It's been a few months now that Sigrid Armenteros was back on track with her second solo album, Confluencias (EGREM, 2018), reinserting herself in the Cuban musical arena. Her name is still unknown to many, but she is not a newcomer. At 36 years old, this singer has been dedicated to music since adolescence and looking for the particular spirit of her own label, capable of breaking down all defenses. Now she lets see what was to come.
Daughter of Máximo Armenteros, musician of Los Zafiros, takes the creation in the marrow of his bones. She was a member of Steel Band Habana, directed by Emilio Piñeiro, which allowed her to develop in the Caribbean sphere of calypso, merengue, son and guaracha.
Sigrid played the metallic drums, until in a presentation she dared in front of the microphone. Convinced that her place was in the songs, there began to develop the concern to compose her own songs. Step by step, collaborating with different groups, she joined the Cuban Rap Agency and began her solo career with the release of the album Camínalo (2013).
With this second installment Sigrid proposes an intimate musical universe, with all the good and the bad that comes with the audacity to try it. She departs a bit from her first album and offers a phonogram with less surprises in terms of rhythms and with a predominance of afro jazz patterns, although she also presents a mixture of soul, pop ballad, funk, R & B and Latin jazz with contemporary arrangements.

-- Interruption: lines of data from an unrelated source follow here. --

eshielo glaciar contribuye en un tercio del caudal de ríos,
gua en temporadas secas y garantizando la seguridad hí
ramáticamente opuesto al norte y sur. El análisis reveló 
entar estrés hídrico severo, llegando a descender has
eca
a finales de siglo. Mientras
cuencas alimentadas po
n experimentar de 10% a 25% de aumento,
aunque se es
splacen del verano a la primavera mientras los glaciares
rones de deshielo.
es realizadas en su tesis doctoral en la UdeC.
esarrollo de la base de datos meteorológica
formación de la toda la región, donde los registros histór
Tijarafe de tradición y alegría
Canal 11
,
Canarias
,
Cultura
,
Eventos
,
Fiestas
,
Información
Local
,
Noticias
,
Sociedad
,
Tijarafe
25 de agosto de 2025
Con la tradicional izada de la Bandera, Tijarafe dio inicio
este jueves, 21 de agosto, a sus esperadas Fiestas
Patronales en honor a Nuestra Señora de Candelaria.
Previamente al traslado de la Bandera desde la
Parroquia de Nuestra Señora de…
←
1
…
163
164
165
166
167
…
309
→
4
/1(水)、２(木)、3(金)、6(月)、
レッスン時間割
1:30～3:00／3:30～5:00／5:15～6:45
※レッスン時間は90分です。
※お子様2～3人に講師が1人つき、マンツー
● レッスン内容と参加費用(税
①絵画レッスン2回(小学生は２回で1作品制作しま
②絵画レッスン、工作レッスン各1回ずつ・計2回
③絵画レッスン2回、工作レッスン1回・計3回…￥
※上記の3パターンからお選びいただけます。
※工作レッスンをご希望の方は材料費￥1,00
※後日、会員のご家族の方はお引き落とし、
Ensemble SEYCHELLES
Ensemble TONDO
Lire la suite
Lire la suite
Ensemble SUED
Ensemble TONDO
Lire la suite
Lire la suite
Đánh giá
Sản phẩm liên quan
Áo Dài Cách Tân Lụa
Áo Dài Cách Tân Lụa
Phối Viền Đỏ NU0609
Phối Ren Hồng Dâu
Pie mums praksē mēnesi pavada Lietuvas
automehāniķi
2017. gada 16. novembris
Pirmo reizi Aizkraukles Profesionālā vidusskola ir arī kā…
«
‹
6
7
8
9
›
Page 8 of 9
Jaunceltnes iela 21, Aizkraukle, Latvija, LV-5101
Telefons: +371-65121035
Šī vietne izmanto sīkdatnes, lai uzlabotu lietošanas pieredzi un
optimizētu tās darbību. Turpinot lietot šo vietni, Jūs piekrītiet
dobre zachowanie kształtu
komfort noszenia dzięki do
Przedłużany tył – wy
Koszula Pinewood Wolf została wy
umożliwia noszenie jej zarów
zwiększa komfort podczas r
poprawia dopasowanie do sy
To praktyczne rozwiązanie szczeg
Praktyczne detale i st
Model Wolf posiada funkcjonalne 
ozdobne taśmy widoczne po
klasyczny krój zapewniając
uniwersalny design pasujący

Stands out in Confluencias the rhythmic base on which they dialogue in different keys but with related emotions, the sound of the instruments that build a musical universe full of inflections. On this occasion, Sigrid has not been able to avoid the temptation to be flanked by some of the best instrumentalists of the circuit: Ernán Cortés on the drums, Omar González on the bass, Irán Farias on the percussion, José Portillo on the piano and Víctor Benítez on the sax and production.
The Intro that opens the album is quite a cover letter with its own hallmark. It promises the entrance of a good jazz record. You feel motivated to continue listening to the balanced and enjoyable jam from start to finish.
However, the great disadvantage is that, after passing this starting point, the album leaves the listener with a bittersweet feeling. The voice of Sigrid too sweet, turns sometimes monochromatic, without nuances; fortunately there are exceptions like Trayectoria, with a marked influence of bossa nova in jazz discourse; the pop ballad Silencio; and Ni tan ruda ni tan fría, intimate detail inside the album that closes the cycle initiated by Intro.
The fusion with which the vocalist tries to reorient her sound, seldom flows coherently and ends up being a kind of patching of rhythms united almost randomly. As a more symptomatic example, Nada con todo, a song that starts high with a good jazz jam, to pass without preamble to an unexpected rap that as it arrives it goes, giving march to a montuno with tres included. Although it may have been the highlight of the record, the stylistic crossover remains divided into chapters and the song divided into syllables.
In Confluencias only two covers appear. One of them is the song Overjoyed, by Stevie Wonder, played by a Sigrid that is as dazzling as it is exasperating at times, with a misty diction that is lost among the arrangements and does not accompany the jazz tempo on the track. The other side of the coin is Te quedarás, by Alberto Barreto, where the artist shows all her audacity by successfully adapting to the contemporary mode the monster song popularized by Benny Moré.
Unlike her first installment, with Confluencias the artist does not seek so much to create social awareness with her lyrics, but rather to give rise to the intimate atmosphere of the jazz club. But, although getting out of the tracks is always daring and enriching, her proposal in principle attractive does not make the sparkle jump. This new amalgam of expressive nuances and first class instrumental accompaniments, does not serve much when accompanied with lyrics that say little. With its ups and downs, Confluencias returns the artist to the Cuban musical scene, while representing another step in a trajectory that is worth taking into account.